__WHAT TO WORK ON__.
For the data below, transcribe the part that opens with the line containing "Pebeo Setacolor Fabric Paints and Sets" and closes with the line containing "are a couple of options.", exactly and with no pictures.
....................
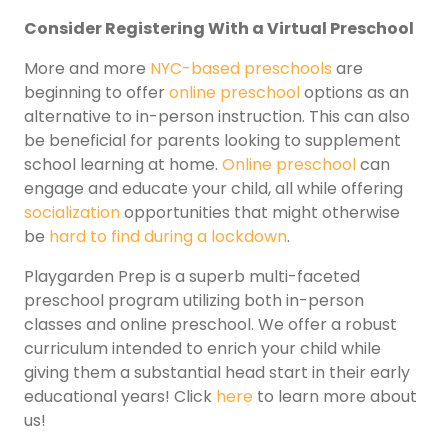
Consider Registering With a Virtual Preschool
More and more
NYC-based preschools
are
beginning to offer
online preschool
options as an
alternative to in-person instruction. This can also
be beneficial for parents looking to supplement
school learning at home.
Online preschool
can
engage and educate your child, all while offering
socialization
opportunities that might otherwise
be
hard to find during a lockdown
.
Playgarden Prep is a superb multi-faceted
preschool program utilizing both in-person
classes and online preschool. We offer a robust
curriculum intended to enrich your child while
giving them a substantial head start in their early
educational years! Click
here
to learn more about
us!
....................
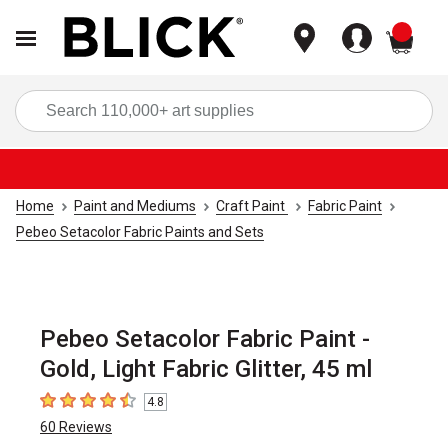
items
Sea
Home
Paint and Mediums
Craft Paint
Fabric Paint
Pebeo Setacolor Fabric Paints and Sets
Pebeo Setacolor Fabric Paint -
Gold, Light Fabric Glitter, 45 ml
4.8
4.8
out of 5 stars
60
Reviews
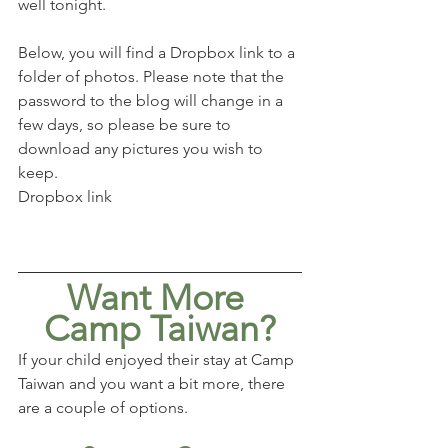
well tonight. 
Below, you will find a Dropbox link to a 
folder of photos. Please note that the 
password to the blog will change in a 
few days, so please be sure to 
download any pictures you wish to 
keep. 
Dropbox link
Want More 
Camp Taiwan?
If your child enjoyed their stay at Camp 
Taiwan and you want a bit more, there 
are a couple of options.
....................
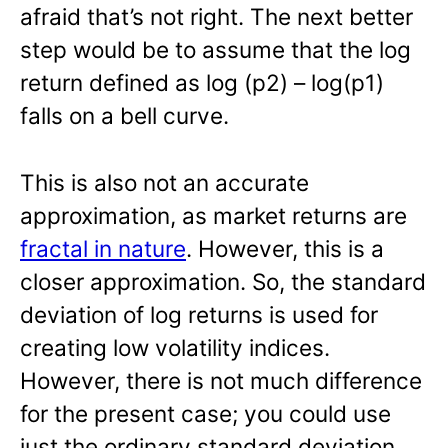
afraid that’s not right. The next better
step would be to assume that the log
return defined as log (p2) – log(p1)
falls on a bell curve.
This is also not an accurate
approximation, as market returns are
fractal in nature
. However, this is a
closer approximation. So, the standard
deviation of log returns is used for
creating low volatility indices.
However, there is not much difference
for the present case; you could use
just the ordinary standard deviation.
....................
__SOLUTION TO THIS EXERCISE__.
Pebeo Setacolor Fabric Paints and Sets
Pebeo Setacolor Fabric Paint -
Gold, Light Fabric Glitter, 45 ml
4.8
4.8
out of 5 stars
60
Reviews
well tonight. 
Below, you will find a Dropbox link to a 
folder of photos. Please note that the 
password to the blog will change in a 
few days, so please be sure to 
download any pictures you wish to 
keep. 
Dropbox link
Want More 
Camp Taiwan?
If your child enjoyed their stay at Camp 
Taiwan and you want a bit more, there 
are a couple of options.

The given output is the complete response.